_What you are asked to do_. Extract precisely the lines of the entries below, from the first line through the line containing "The height and width of the screenshot is (2373, 1188).".

(Data excerpts)
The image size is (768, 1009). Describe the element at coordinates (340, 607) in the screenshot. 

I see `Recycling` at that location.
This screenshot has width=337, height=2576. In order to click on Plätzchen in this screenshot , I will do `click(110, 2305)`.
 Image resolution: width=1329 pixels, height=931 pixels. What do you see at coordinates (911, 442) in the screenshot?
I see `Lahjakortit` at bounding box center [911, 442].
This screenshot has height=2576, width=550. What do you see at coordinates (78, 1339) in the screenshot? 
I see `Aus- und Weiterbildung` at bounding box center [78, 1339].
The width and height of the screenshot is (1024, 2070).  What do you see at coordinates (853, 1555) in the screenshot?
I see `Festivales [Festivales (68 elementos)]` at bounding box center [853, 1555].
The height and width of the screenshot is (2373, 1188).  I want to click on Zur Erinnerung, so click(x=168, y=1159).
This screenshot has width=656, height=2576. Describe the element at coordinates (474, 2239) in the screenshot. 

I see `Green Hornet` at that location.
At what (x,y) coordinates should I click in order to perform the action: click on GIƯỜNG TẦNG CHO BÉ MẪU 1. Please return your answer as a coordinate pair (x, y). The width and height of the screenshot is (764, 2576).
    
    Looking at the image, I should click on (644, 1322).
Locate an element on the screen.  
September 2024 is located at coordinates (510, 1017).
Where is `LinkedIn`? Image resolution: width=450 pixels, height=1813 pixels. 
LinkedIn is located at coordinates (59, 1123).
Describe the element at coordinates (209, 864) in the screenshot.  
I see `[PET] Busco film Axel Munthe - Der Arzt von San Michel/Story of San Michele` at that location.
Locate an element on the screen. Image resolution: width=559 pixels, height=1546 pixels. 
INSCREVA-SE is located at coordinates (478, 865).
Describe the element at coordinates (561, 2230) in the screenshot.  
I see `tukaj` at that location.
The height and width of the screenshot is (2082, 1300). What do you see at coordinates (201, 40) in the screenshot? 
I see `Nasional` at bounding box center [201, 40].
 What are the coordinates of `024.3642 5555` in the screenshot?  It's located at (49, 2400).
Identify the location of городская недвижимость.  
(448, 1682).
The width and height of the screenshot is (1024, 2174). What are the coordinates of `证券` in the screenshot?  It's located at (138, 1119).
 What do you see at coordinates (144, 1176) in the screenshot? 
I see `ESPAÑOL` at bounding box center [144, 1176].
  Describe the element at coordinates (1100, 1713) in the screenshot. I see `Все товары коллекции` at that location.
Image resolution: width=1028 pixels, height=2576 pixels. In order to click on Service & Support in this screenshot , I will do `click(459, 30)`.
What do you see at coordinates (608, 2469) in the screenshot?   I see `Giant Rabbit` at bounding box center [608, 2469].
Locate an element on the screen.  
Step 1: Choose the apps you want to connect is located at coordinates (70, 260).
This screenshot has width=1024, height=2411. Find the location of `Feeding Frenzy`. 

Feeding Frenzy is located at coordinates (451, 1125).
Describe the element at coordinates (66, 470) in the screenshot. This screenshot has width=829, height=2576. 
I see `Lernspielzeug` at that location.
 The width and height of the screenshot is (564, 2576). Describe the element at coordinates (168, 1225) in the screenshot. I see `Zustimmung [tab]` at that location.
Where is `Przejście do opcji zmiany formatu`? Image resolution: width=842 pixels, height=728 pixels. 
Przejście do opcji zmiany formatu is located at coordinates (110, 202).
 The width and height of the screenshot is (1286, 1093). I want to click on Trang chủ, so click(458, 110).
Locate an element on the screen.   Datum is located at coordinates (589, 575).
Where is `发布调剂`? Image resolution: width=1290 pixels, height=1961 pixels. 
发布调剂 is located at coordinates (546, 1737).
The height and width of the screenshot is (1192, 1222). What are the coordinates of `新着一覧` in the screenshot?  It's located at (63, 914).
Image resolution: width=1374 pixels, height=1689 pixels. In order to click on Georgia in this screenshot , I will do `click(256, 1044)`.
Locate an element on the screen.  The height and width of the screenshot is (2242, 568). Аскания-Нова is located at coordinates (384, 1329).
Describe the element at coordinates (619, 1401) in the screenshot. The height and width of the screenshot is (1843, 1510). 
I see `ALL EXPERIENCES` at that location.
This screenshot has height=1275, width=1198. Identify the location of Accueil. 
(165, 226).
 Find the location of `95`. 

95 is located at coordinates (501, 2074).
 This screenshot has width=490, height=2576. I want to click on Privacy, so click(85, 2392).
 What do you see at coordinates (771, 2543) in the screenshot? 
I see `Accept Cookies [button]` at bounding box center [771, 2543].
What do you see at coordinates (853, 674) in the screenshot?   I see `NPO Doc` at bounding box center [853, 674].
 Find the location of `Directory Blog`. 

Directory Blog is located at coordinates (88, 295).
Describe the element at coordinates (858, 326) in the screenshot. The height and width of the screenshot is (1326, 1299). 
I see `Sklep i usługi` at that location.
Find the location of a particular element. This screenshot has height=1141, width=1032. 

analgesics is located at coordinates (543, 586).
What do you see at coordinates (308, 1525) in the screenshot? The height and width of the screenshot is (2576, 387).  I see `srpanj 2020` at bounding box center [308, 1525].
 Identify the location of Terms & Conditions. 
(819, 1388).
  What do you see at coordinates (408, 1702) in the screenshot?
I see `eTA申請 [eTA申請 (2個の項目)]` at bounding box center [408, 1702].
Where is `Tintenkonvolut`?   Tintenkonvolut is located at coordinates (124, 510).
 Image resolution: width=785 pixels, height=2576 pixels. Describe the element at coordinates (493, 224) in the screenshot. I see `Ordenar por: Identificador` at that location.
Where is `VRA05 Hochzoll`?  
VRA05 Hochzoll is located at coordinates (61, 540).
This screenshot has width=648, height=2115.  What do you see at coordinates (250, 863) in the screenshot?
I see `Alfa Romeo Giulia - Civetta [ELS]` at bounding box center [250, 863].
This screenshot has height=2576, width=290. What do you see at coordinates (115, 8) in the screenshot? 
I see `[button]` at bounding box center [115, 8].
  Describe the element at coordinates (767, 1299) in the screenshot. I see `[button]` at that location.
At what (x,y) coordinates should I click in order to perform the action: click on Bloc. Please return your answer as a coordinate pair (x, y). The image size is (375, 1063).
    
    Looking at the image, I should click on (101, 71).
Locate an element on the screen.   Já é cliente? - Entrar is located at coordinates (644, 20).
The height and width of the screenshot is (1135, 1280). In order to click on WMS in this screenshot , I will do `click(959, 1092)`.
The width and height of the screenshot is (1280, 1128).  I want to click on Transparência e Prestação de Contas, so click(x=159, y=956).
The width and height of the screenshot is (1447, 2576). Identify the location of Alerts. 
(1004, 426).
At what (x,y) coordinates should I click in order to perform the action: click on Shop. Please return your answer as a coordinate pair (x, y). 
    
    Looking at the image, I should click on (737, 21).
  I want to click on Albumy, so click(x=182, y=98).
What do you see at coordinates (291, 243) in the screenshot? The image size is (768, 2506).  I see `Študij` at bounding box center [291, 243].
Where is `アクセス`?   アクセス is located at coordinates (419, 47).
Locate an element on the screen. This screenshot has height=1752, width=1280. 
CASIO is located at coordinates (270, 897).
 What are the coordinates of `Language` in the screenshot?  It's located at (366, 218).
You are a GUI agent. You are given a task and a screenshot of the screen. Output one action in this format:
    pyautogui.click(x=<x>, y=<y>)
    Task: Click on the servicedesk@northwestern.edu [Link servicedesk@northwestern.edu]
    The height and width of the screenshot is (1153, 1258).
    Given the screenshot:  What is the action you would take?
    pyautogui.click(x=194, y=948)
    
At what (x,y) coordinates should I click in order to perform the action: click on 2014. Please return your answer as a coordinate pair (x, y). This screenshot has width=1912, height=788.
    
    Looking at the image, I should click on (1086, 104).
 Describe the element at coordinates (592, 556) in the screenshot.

_Task answer_.
The image size is (768, 1009). Describe the element at coordinates (340, 607) in the screenshot. 

I see `Recycling` at that location.
This screenshot has width=337, height=2576. In order to click on Plätzchen in this screenshot , I will do `click(110, 2305)`.
 Image resolution: width=1329 pixels, height=931 pixels. What do you see at coordinates (911, 442) in the screenshot?
I see `Lahjakortit` at bounding box center [911, 442].
This screenshot has height=2576, width=550. What do you see at coordinates (78, 1339) in the screenshot? 
I see `Aus- und Weiterbildung` at bounding box center [78, 1339].
The width and height of the screenshot is (1024, 2070).  What do you see at coordinates (853, 1555) in the screenshot?
I see `Festivales [Festivales (68 elementos)]` at bounding box center [853, 1555].
The height and width of the screenshot is (2373, 1188).  I want to click on Zur Erinnerung, so click(x=168, y=1159).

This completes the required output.